Chapter 2: Key Takeaways

Vectors and Vector Spaces

A vector is an ordered list of numbers that represents a data point, embedding, or parameter set. In AI, vectors range from 2D (for visualization) to hundreds of thousands of dimensions (vocabulary embeddings).
The dot product $\mathbf{u} \cdot \mathbf{v} = \sum_i u_i v_i$ measures alignment between vectors. It is the fundamental operation in every neural network forward pass.
Cosine similarity normalizes the dot product by vector lengths, making it the standard similarity measure for embeddings: $\cos\theta = \frac{\mathbf{u} \cdot \mathbf{v}}{\|\mathbf{u}\| \|\mathbf{v}\|}$.
Norms quantify vector magnitude. The $L^1$ norm encourages sparsity (Lasso), the $L^2$ norm encourages small weights (Ridge), and the $L^\infty$ norm bounds adversarial perturbations.
A set of vectors is linearly independent if no vector can be written as a combination of the others. The rank of a matrix tells you how many independent vectors it contains---and thus the true dimensionality of your data.

A matrix serves dual roles: as a data container (rows = samples, columns = features) and as a linear transformation (multiplication maps inputs to outputs).
Matrix multiplication is the workhorse of AI: every linear layer computes $\mathbf{y} = \mathbf{W}\mathbf{x} + \mathbf{b}$. It is associative but not commutative.
The transpose flips rows and columns. The identity $(\mathbf{A}\mathbf{B})^T = \mathbf{B}^T\mathbf{A}^T$ appears frequently in gradient derivations.
The determinant tells you whether a matrix is invertible ($\det \neq 0$) and how it scales volumes. The trace equals the sum of eigenvalues.
Prefer np.linalg.solve(A, b) over np.linalg.inv(A) @ b---it is more numerically stable and computationally efficient.

Every matrix defines a linear transformation, and every linear transformation can be represented as a matrix. This is why neural networks need non-linear activations between linear layers.
The column space is the set of possible outputs; the null space is the set of inputs that map to zero. The rank-nullity theorem connects them: $\text{rank} + \text{nullity} = n$.
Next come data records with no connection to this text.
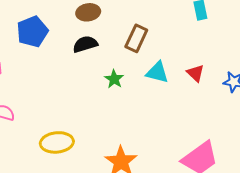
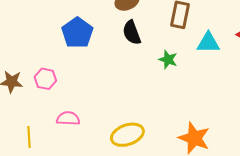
black semicircle: (85, 44) -> (132, 33), turned -80

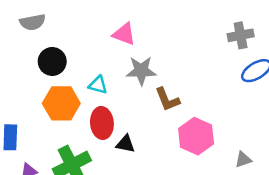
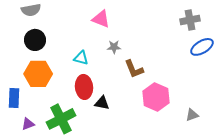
black circle: (52, 61) -> (35, 40), moved
gray star: (141, 71) -> (114, 47), size x0.6
orange hexagon: (61, 103) -> (38, 74), moved

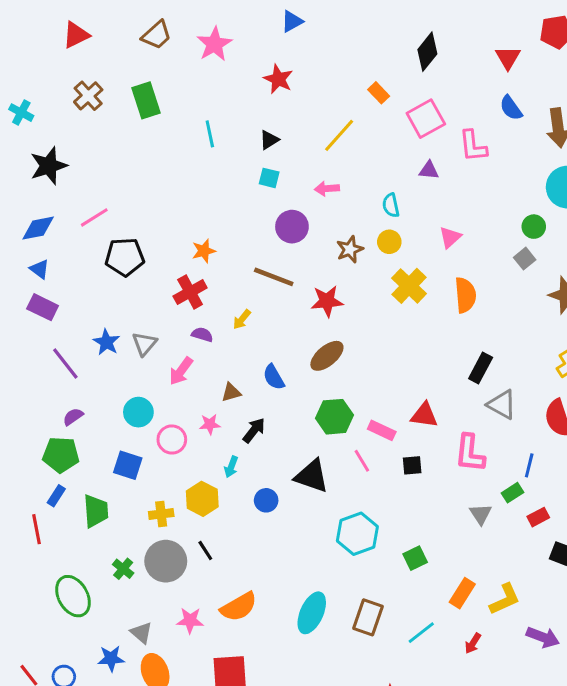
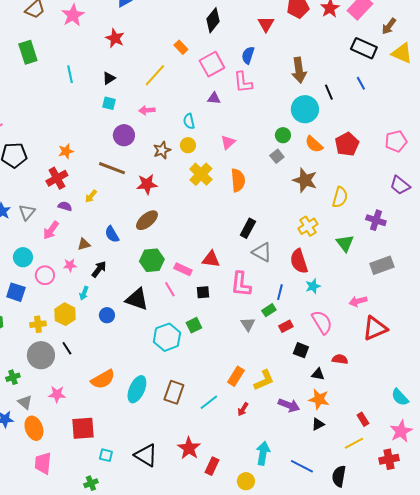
blue semicircle: (511, 108) -> (248, 55), moved, turned 54
green square: (415, 558) -> (194, 325), moved
green cross: (123, 569) -> (13, 377), moved, turned 32
orange semicircle: (239, 607) -> (103, 379), moved

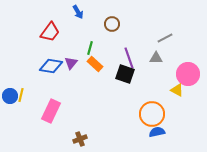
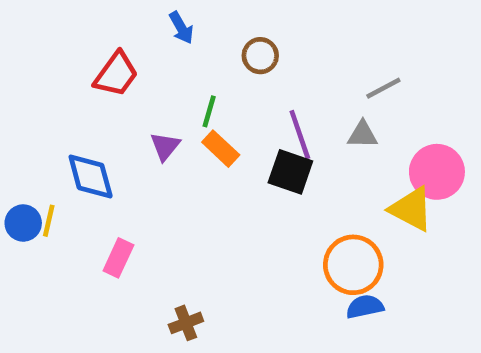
blue diamond: (51, 66) -> (91, 176), moved, turned 65
yellow triangle: (177, 90) -> (411, 209), size x1.5
pink rectangle: (51, 111) -> (118, 258), size x0.7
An eigenvector $\mathbf{v}$ of $\mathbf{A}$ satisfies $\mathbf{A}\mathbf{v} = \lambda\mathbf{v}$: the matrix only scales it, without changing its direction.
The eigendecomposition $\mathbf{A} = \mathbf{V}\boldsymbol{\Lambda}\mathbf{V}^{-1}$ separates a transformation into its natural directions ($\mathbf{V}$) and scaling factors ($\boldsymbol{\Lambda}$).
For symmetric matrices (covariance matrices, Hessians, kernels), the spectral theorem guarantees real eigenvalues and orthogonal eigenvectors: $\mathbf{A} = \mathbf{Q}\boldsymbol{\Lambda}\mathbf{Q}^T$.
Eigenvalues of the covariance matrix drive PCA; eigenvalues of the Hessian determine optimization landscape properties (minima vs. saddle points).
The condition number $\kappa = |\lambda_{\max}|/|\lambda_{\min}|$ measures numerical sensitivity. Large condition numbers cause slow convergence and numerical instability.
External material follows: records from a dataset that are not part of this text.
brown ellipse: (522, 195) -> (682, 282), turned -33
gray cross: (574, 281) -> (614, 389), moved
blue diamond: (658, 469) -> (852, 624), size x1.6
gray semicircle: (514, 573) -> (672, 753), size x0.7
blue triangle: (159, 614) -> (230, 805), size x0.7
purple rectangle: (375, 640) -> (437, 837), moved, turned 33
SVD generalizes eigendecomposition to any matrix: $\mathbf{A} = \mathbf{U}\boldsymbol{\Sigma}\mathbf{V}^T$, decomposing it into left singular vectors, singular values, and right singular vectors.
Singular values are always non-negative and ordered: $\sigma_1 \geq \sigma_2 \geq \cdots \geq 0$.
The Eckart-Young theorem guarantees that the best rank-$k$ approximation is the truncated SVD, making it the mathematical foundation of dimensionality reduction.
SVD applications in AI include image compression, latent semantic analysis, recommender systems, computing the pseudoinverse, and data whitening.
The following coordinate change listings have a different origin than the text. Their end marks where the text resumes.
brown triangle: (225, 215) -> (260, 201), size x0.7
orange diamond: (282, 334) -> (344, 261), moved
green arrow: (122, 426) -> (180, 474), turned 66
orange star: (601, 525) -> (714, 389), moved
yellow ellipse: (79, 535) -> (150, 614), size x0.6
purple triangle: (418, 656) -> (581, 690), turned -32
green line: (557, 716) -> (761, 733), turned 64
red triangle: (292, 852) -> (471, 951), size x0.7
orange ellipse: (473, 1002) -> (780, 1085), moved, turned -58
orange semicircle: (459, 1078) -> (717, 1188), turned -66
The gradient $\nabla_{\mathbf{x}} f$ of a scalar function with respect to a vector points in the direction of steepest ascent.
The Jacobian $\mathbf{J}$ generalizes the gradient when both input and output are vectors.
Key identities: $\nabla_{\mathbf{x}}(\mathbf{a}^T\mathbf{x}) = \mathbf{a}$, $\nabla_{\mathbf{x}}(\mathbf{x}^T\mathbf{A}\mathbf{x}) = 2\mathbf{A}\mathbf{x}$ (for symmetric $\mathbf{A}$), $\nabla_{\mathbf{x}}\|\mathbf{A}\mathbf{x} - \mathbf{b}\|^2 = 2\mathbf{A}^T(\mathbf{A}\mathbf{x} - \mathbf{b})$.
Backpropagation is the chain rule applied to vector-valued functions: $\frac{\partial L}{\partial \mathbf{x}} = \mathbf{J}^T \frac{\partial L}{\partial \mathbf{y}}$.

Use @ for matrix multiplication, * for element-wise multiplication.
Use np.linalg.eigh (not eig) for symmetric matrices---it is faster and guarantees real eigenvalues.
Use np.linalg.svd with full_matrices=False for the economy SVD.
Leverage broadcasting to avoid Python loops: operations on arrays of different shapes are automatically expanded.
Vectorized NumPy code can be 100--1000x faster than equivalent Python loops because it calls optimized C/Fortran BLAS libraries.